Appearance
Navigate corpus licensing by separating three distinct questions: may you analyse the texts, may you redistribute them, and what may others do with your corpus. The answers differ for public-domain and in-copyright material, and a research text-and-data-mining exception that lets you analyse a work rarely lets you republish it. Record a rights status for every document up front, and your whole collection stays defensible rather than a liability waiting for a takedown.
Why treat analysis and redistribution as separate questions?
The single most common licensing mistake is assuming that permission to read implies permission to share. They are governed by different rules. In the UK and EU, non-commercial researchers may copy lawfully-accessed in-copyright works to run computational analysis under a text-and-data-mining exception. That same exception gives you no right to post the readable texts online. Keep the two questions apart from the start and you avoid the trap of building a corpus you can study but never release.
What can I do with in-copyright versus public-domain text?
| Action | Public domain | In-copyright (non-commercial research) |
|---|---|---|
| Analyse computationally | yes | yes, under a TDM exception (lawful access) |
| Store a working copy | yes | yes, for the analysis |
| Redistribute full text | yes | generally no, needs a licence |
| Share derived data | yes | usually yes (frequency lists, n-grams) |
The "share derived data" row is the practical escape hatch: you can almost always publish counts, n-grams, or token offsets even when you cannot publish the source, because those rarely reproduce a substantial part of the protected expression.
How do I record licensing across a whole collection?
Per-document rights belong in your metadata, expressed with a controlled vocabulary rather than free text so they can be filtered by machine:
csv
doc_id,source,year,rights_uri
0001,EEBO,1623,http://rightsstatements.org/vocab/NoC-OKLR/1.0/
0002,own-scan,1955,https://creativecommons.org/licenses/by/4.0/
0003,archive.org,1701,https://creativecommons.org/publicdomain/mark/1.0/With a rights_uri column you can programmatically build a shareable subset:
python
shareable = meta[meta.rights_uri.str.contains("publicdomain|licenses")]Standardised URIs from RightsStatements.org or Creative Commons make this trivial; ad-hoc notes like "probably fine" do not.
Are public-domain texts always free to reuse?
Not automatically, and this catches people out. The original work may be out of copyright, but the digitisation you obtained it from can carry separate database rights, the edition may have its own editorial copyright, and the platform hosting it often imposes terms of use that restrict bulk download or redistribution. Always check the source's terms, not merely the death date of the author. A 1650 pamphlet is public domain; one library's high-resolution scan of it may still come with strings attached.
What belongs in a corpus licence statement?
When you release a corpus, accompany it with a clear statement covering four things: the licence of the corpus as a compilation; the rights status of the constituent texts; any embedded third-party material with its own terms; and an explicit list of what reusers may and may not do. Ambiguity here is precisely what generates disputes and takedown requests months later.
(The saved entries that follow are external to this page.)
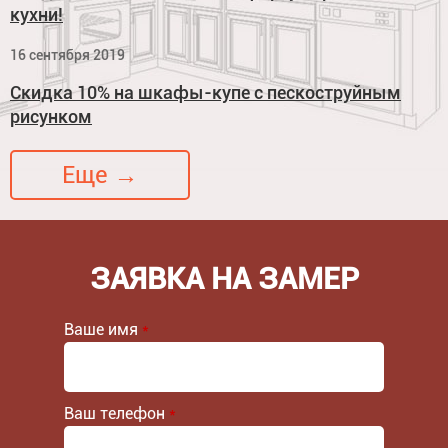
кухни!
16 сентября 2019
Скидка 10% на шкафы-купе с пескоструйным
рисунком
Еще →
ЗАЯВКА НА ЗАМЕР
Ваше имя
*
Ваш телефон
*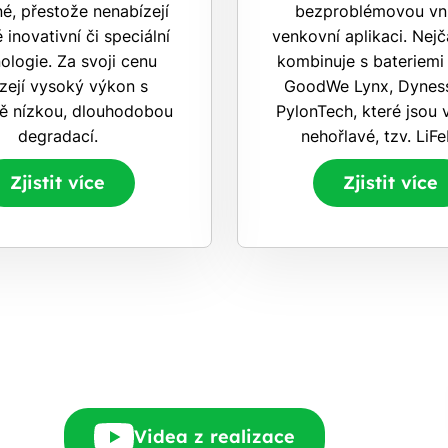
é, přestože nenabízejí
bezproblémovou vnit
 inovativní či speciální
venkovní aplikaci. Nejč
ologie. Za svoji cenu
kombinuje s bateriemi
zejí vysoký výkon s
GoodWe Lynx, Dynes
ně nízkou, dlouhodobou
PylonTech, které jsou
degradací.
nehořlavé, tzv. LiF
Zjistit více
Zjistit více
Videa z realizace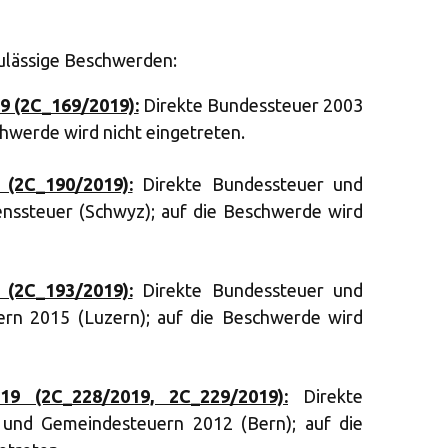
zulässige Beschwerden:
19 (2C_169/2019):
Direkte Bundessteuer 2003
schwerde wird nicht eingetreten.
 (2C_190/2019):
Direkte Bundessteuer und
ssteuer (Schwyz); auf die Beschwerde wird
 (2C_193/2019):
Direkte Bundessteuer und
ern 2015 (Luzern); auf die Beschwerde wird
9 (2C_228/2019, 2C_229/2019):
Direkte
 und Gemeindesteuern 2012 (Bern); auf die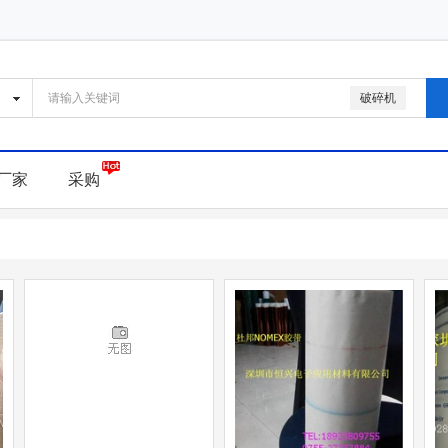
破碎机
厂家
采购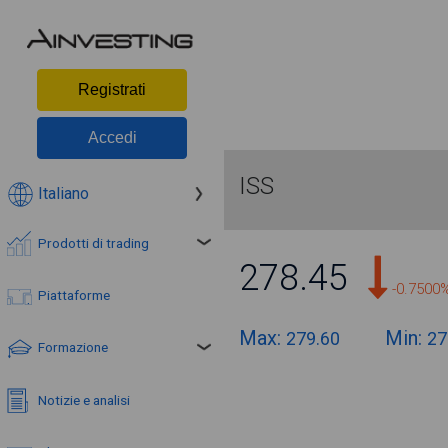
Registrati
Accedi
ISS
Italiano
Prodotti di trading
278.45
-0.7500
Piattaforme
Max:
Min:
279.60
27
Formazione
Notizie e analisi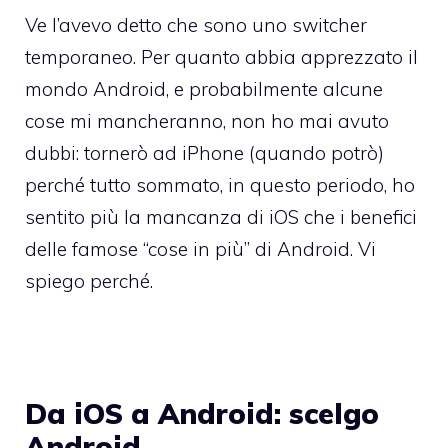
Ve l’avevo detto che sono uno switcher
temporaneo. Per quanto abbia apprezzato il
mondo Android, e probabilmente alcune
cose mi mancheranno, non ho mai avuto
dubbi: tornerò ad iPhone (quando potrò)
perché tutto sommato, in questo periodo, ho
sentito più la mancanza di iOS che i benefici
delle famose “cose in più” di Android. Vi
spiego perché.
Da iOS a Android: scelgo
Android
A two-paragraph statement written carefully at release saves a stressful email exchange down the line.
What is a working licensing checklist?
Run this before you publish anything:
- Confirm you had lawful access to every source.
- Record a controlled-vocabulary rights status per document.
- Separate items you may share in full from those you may not.
- For restricted items, prepare derived data instead of full text.
- Check digitisation and platform terms, not just the work's age.
- Write a compilation licence and a plain-language reuse statement.
- Keep a provenance log of where each text came from and under what terms.
Key Takeaways
- Treat analysis, redistribution, and downstream reuse as three separate permissions.
- A TDM research exception lets you mine in-copyright text but not republish it.
- Share derived data (frequencies, n-grams) when you cannot share the source text.
- Record per-document rights with controlled URIs so subsets can be built by machine.
- Public-domain works can still carry digitisation, edition, or platform restrictions.
- Release every corpus with a compilation licence and a plain-language reuse statement.
Frequently Asked Questions
Does building a research corpus require permission from rights holders?
It depends on the texts and your jurisdiction. Public-domain works are free to use; in-copyright works may be covered by a text-and-data-mining exception for non-commercial research in the UK and EU, but redistribution of the texts usually still needs a licence.
Can I share a corpus that contains in-copyright text?
Often not the full text. A common workaround is to distribute derived data - frequency lists, n-grams, or token offsets - rather than the readable source, since these may not reproduce a substantial part of the protected expression.
What is the UK text and data mining exception?
It permits copying lawfully-accessed works to carry out computational analysis for non-commercial research, and contract terms cannot override it. It allows analysis, but it does not grant a right to republish the underlying texts.
How do I record licensing per document in a large corpus?
Add a rights field to your metadata table for every item, using a controlled vocabulary such as the RightsStatements.org URIs or SPDX identifiers, so the licence travels with the text and can be filtered programmatically.
Are public-domain texts always safe to reuse?
The work may be public domain, but a specific digitisation or edition can carry its own database or layout rights, and the hosting platform's terms may add restrictions. Check the source's terms, not just the age of the original work.
What should a corpus licence statement include?
It should state the licence of the corpus as a whole, the rights status of the constituent texts, any third-party material with its own terms, and what reusers may and may not do. Ambiguity here is what causes takedowns later.